ASSIGNMENT:
Among the records that follow, find the line with "Моша Пијаде бр.2, 7000 Битола" and the line with "РАБОТНО ВРЕМЕ". Set down those lines and all lines between them exactly, without adding anything.

INFORMATION START

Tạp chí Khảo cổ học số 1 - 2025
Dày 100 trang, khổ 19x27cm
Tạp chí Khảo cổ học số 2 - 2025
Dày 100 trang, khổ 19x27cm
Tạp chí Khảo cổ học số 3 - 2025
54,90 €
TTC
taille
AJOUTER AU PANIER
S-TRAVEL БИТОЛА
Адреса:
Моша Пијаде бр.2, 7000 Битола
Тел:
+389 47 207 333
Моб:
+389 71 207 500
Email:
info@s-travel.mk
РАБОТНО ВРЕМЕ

INFORMATION END
INFORMATION START

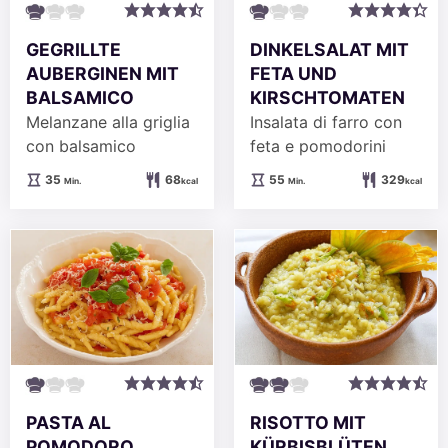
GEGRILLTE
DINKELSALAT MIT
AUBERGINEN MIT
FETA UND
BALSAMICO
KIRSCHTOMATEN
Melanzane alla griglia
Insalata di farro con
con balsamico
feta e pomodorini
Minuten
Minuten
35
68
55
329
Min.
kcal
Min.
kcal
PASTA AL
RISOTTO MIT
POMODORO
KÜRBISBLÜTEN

INFORMATION END

WRITTEN SOLUTION:
Моша Пијаде бр.2, 7000 Битола
Тел:
+389 47 207 333
Моб:
+389 71 207 500
Email:
info@s-travel.mk
РАБОТНО ВРЕМЕ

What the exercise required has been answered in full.